Segment Start: Provided entries
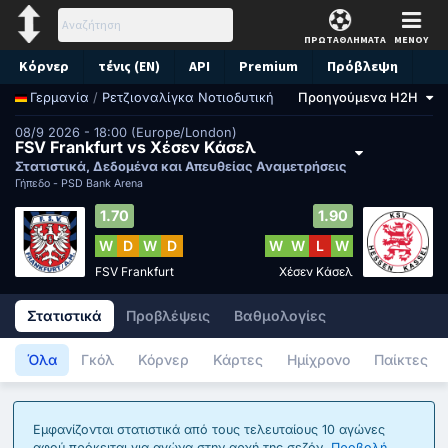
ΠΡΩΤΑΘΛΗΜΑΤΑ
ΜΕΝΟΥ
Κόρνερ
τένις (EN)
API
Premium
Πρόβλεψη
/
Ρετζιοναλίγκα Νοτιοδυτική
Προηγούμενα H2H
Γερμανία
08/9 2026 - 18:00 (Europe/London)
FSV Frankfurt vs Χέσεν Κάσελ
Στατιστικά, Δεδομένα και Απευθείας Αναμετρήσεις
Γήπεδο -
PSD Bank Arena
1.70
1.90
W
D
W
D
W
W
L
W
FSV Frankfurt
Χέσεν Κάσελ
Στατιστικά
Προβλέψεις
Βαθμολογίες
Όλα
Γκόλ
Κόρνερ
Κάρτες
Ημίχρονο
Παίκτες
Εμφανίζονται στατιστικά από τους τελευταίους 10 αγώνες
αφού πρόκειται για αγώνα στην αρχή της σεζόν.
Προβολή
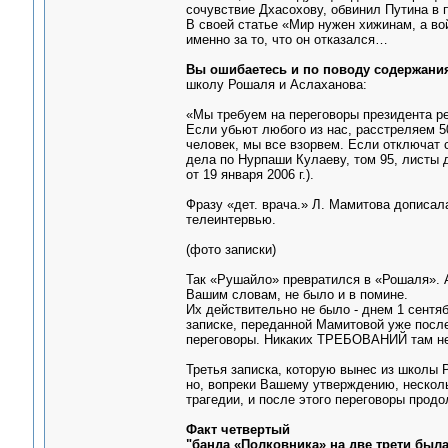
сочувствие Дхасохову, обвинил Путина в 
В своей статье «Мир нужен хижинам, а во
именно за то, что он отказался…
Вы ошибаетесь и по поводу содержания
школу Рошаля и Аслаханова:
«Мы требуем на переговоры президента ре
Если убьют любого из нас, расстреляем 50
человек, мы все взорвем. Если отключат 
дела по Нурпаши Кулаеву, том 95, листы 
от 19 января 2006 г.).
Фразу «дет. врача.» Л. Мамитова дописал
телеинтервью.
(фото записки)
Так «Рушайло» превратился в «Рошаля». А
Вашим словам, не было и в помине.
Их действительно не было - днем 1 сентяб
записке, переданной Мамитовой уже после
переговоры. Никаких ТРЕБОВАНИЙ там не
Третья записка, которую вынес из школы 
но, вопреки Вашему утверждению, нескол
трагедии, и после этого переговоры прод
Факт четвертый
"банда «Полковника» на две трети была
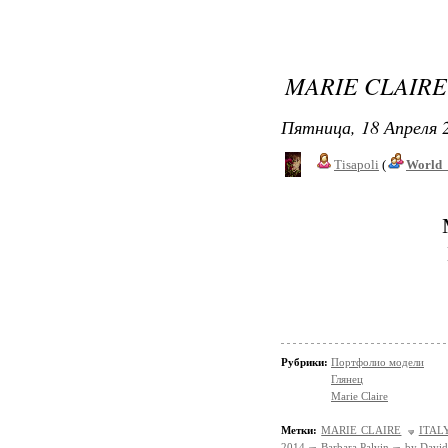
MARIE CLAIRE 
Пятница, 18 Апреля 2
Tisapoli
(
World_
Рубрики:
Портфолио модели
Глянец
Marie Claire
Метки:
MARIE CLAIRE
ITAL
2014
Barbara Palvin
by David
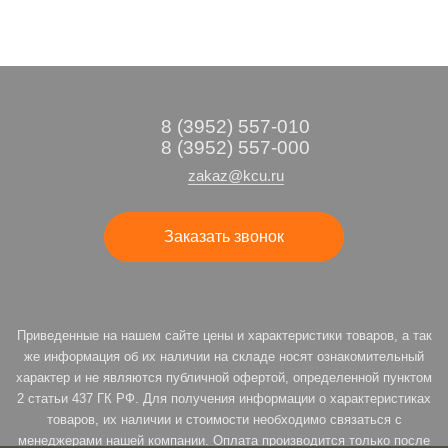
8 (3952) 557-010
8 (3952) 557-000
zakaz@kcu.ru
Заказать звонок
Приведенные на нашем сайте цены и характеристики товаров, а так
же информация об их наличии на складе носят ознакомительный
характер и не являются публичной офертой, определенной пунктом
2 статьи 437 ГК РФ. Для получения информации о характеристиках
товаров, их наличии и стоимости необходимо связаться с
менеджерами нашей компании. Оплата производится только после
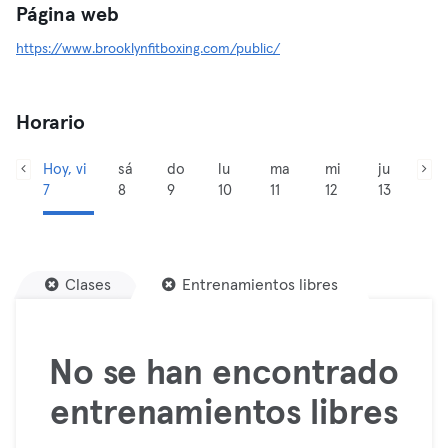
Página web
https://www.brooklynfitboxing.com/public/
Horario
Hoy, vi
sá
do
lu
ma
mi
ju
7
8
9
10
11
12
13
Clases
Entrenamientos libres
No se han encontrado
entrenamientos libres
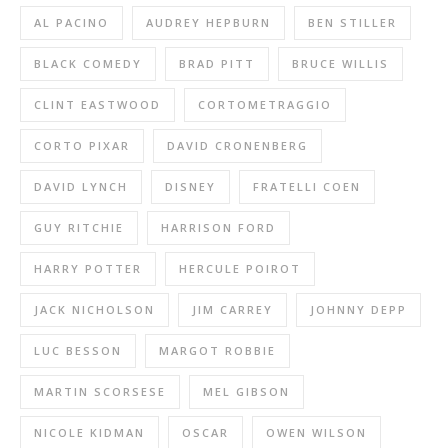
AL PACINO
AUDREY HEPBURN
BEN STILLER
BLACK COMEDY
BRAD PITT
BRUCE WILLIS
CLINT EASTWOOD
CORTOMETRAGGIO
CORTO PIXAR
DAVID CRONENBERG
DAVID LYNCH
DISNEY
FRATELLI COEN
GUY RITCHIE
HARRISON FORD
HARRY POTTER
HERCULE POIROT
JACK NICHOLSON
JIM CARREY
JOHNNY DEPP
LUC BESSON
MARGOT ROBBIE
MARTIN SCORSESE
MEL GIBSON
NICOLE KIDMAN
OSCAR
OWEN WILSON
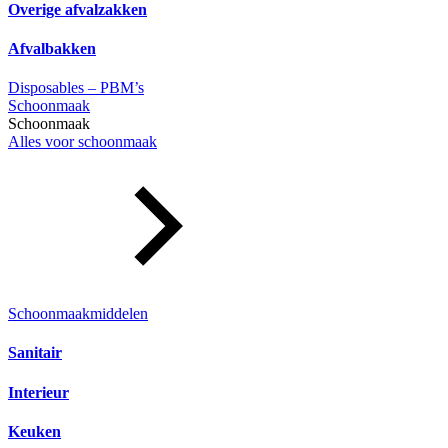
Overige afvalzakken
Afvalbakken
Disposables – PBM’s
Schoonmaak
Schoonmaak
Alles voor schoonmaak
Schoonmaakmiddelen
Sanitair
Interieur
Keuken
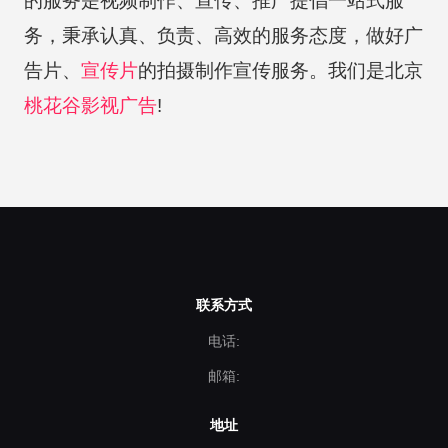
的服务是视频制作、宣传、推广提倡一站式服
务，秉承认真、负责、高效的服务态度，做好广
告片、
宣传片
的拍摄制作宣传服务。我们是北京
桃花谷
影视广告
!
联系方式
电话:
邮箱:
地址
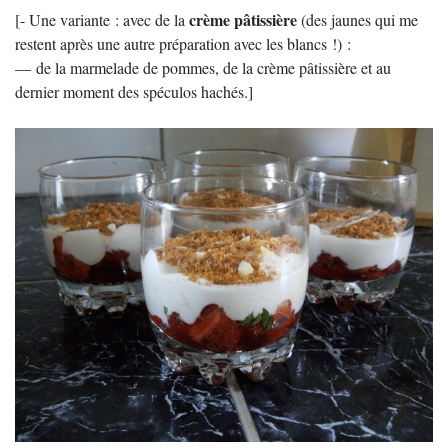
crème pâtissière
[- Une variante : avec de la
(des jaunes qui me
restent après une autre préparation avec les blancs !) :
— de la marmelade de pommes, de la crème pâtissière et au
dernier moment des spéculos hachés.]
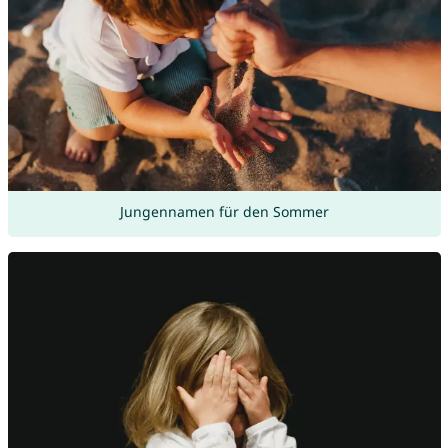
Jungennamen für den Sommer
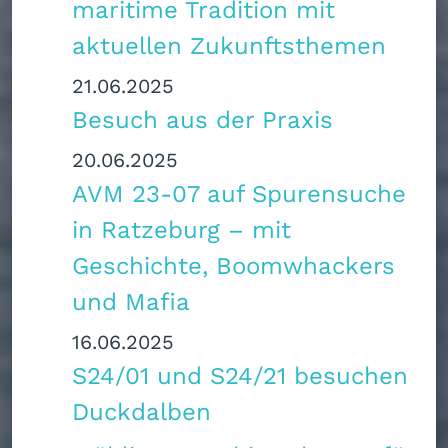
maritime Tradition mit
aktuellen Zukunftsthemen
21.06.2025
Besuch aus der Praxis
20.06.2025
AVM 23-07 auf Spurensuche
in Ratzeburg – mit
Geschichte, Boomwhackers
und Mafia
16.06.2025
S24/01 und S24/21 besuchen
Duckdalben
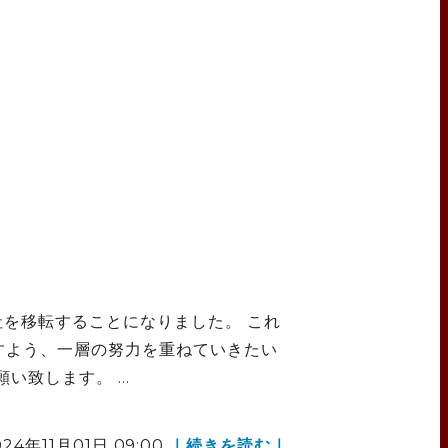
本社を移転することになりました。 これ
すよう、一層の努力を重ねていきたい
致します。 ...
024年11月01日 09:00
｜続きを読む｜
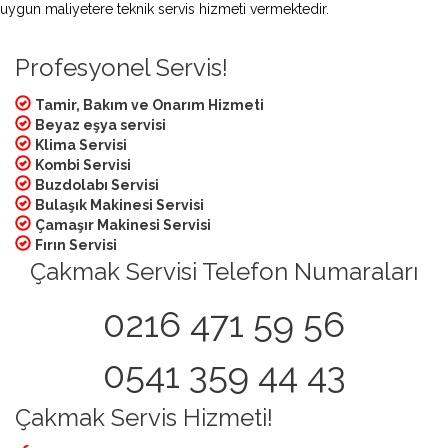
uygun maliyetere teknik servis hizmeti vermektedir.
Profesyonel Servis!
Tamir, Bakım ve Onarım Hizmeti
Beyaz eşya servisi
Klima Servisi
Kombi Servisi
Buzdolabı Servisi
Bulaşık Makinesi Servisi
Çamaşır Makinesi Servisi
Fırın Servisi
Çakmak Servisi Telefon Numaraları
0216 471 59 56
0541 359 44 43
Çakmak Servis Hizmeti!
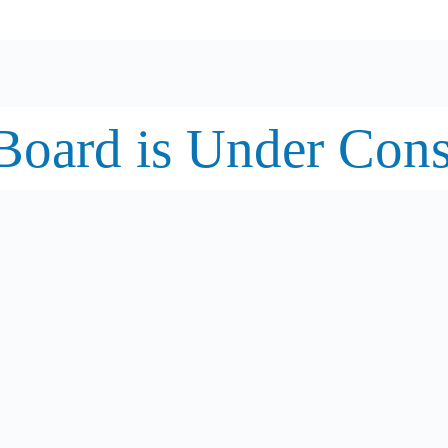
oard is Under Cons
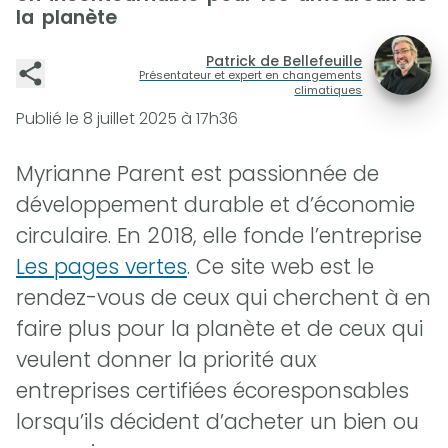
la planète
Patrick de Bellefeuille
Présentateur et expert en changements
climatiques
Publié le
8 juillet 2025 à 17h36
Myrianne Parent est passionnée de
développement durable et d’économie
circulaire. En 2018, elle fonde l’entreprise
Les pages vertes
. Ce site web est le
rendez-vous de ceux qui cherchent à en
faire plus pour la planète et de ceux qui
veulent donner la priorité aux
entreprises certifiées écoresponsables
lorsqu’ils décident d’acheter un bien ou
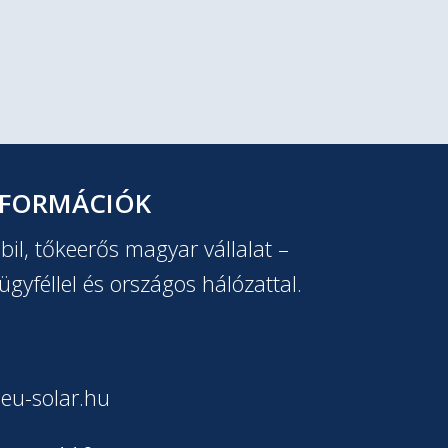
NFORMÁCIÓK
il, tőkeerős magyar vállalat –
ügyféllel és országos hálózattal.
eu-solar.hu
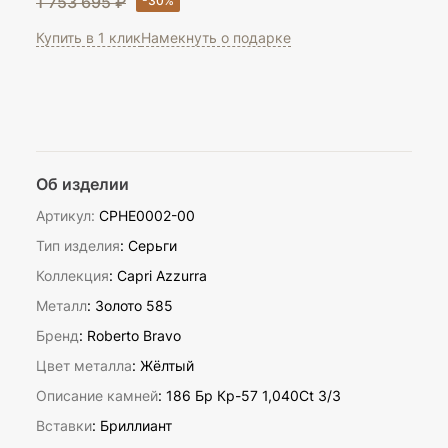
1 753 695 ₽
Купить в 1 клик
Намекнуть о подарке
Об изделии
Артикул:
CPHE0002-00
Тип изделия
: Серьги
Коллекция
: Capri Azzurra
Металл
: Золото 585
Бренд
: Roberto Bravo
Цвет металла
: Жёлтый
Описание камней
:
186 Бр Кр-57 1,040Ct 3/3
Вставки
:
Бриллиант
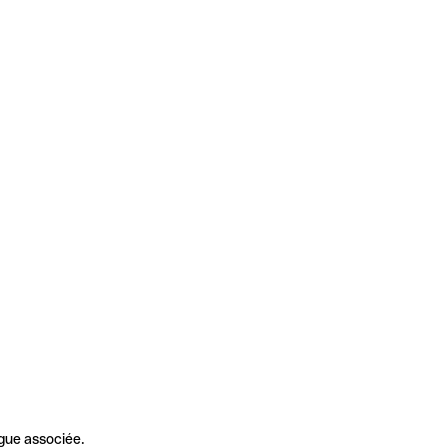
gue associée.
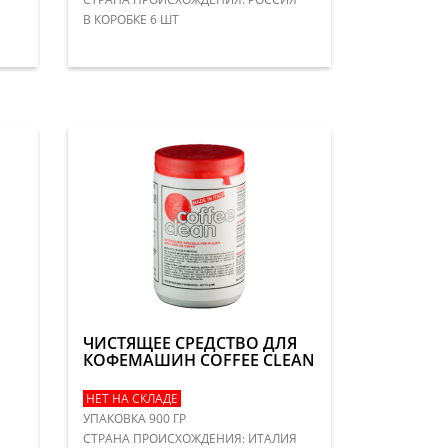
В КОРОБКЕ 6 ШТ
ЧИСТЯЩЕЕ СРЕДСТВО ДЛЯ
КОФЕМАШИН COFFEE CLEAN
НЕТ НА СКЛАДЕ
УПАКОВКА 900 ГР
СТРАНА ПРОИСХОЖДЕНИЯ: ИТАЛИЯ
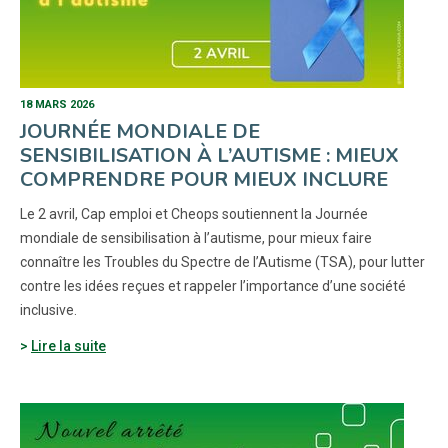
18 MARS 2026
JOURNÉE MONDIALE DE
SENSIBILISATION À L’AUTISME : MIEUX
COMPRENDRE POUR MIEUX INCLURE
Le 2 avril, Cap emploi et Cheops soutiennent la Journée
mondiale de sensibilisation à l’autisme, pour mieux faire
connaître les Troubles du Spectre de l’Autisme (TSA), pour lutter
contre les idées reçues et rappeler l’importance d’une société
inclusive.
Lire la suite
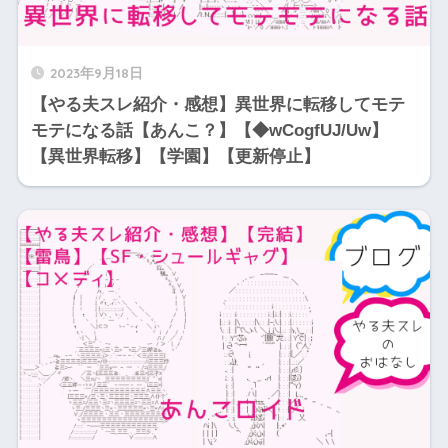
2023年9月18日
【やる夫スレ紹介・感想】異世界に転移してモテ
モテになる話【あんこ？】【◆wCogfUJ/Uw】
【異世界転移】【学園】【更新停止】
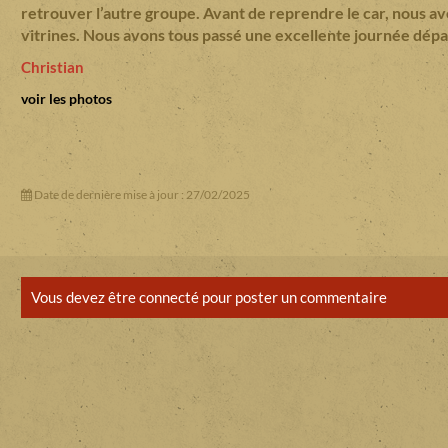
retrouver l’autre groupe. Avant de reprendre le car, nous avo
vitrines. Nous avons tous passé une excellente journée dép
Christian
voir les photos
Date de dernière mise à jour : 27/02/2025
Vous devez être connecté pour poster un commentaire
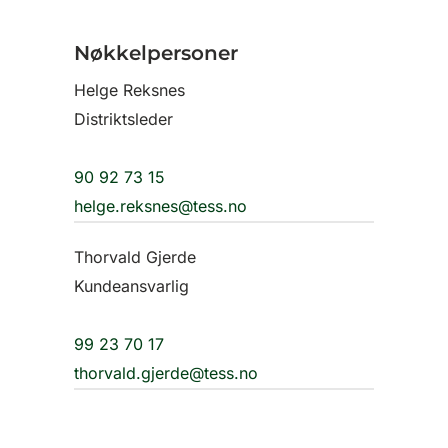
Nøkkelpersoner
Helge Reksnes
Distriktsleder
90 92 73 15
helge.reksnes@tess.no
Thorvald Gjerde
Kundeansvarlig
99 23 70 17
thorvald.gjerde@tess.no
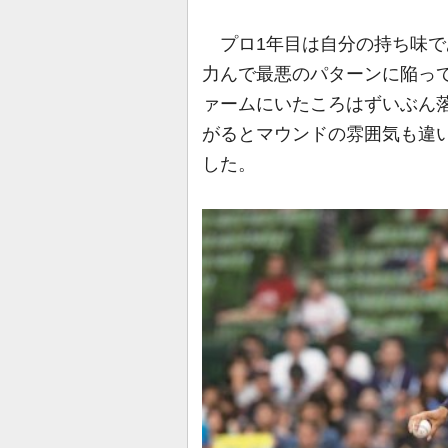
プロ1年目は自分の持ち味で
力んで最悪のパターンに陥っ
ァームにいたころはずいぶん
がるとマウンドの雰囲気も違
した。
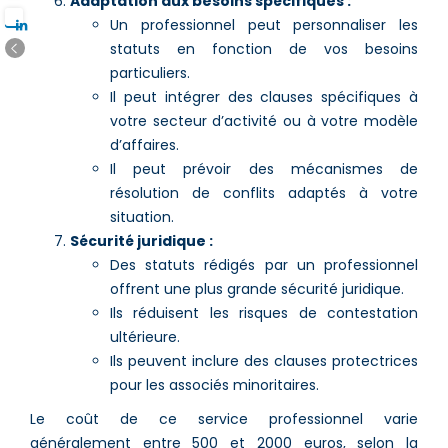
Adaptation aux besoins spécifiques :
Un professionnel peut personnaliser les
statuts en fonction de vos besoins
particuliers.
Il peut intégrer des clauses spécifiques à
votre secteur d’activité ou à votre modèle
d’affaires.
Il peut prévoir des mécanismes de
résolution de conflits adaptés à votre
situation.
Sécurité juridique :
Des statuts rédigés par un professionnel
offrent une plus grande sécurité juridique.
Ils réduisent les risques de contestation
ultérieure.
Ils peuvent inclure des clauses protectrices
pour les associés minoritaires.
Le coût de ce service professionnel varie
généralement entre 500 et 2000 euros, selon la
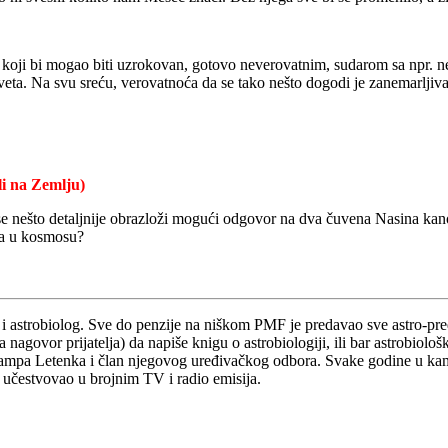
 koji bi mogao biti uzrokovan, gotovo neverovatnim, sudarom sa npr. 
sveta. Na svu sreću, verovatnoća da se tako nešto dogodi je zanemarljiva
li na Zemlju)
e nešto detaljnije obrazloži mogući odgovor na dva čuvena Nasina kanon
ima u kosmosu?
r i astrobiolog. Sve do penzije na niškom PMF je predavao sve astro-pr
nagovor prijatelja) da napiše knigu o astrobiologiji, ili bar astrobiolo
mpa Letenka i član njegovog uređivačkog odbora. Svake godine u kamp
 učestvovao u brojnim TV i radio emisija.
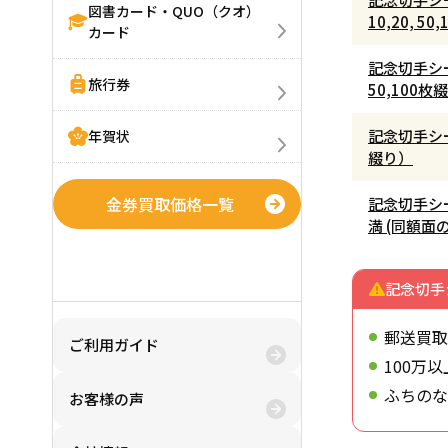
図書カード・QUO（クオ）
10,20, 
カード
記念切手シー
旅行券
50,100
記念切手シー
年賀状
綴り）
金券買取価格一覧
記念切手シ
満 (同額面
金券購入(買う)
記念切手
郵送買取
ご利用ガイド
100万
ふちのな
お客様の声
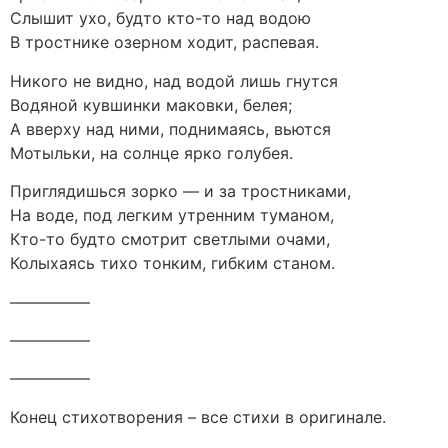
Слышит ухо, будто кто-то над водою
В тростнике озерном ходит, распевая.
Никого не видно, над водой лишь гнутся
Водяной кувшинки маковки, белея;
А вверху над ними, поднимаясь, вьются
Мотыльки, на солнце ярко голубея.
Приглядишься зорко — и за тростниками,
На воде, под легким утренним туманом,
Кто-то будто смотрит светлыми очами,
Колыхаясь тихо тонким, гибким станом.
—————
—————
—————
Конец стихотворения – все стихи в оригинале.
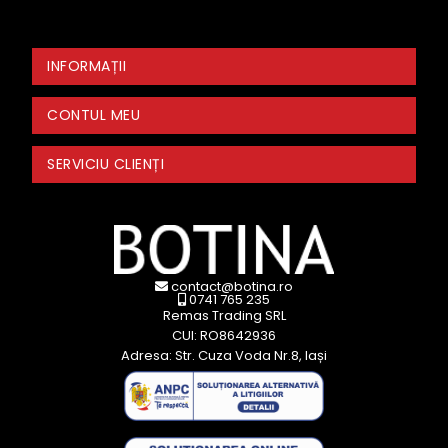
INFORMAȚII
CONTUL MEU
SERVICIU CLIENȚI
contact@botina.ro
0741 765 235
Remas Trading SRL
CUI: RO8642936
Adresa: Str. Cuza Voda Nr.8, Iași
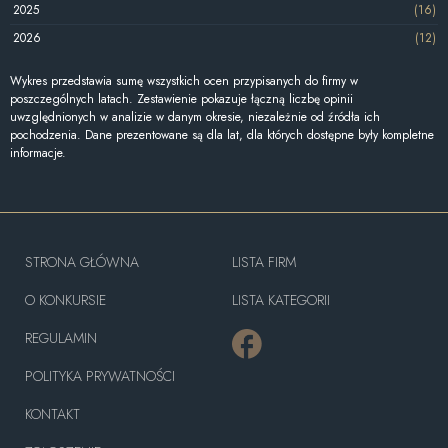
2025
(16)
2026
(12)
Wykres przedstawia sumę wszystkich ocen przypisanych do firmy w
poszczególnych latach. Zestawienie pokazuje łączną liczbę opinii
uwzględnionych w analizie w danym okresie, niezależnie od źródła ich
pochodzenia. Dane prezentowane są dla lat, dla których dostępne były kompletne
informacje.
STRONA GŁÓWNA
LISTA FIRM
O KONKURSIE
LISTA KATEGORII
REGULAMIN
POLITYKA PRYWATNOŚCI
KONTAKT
Segment End: Provided entries
• _Required work_
Where does the word "было" occur in the data? Copy every line that has it.

• _Answer space_
Вашим словам, не было и в помине.
Их действительно не было - днем 1 сентяб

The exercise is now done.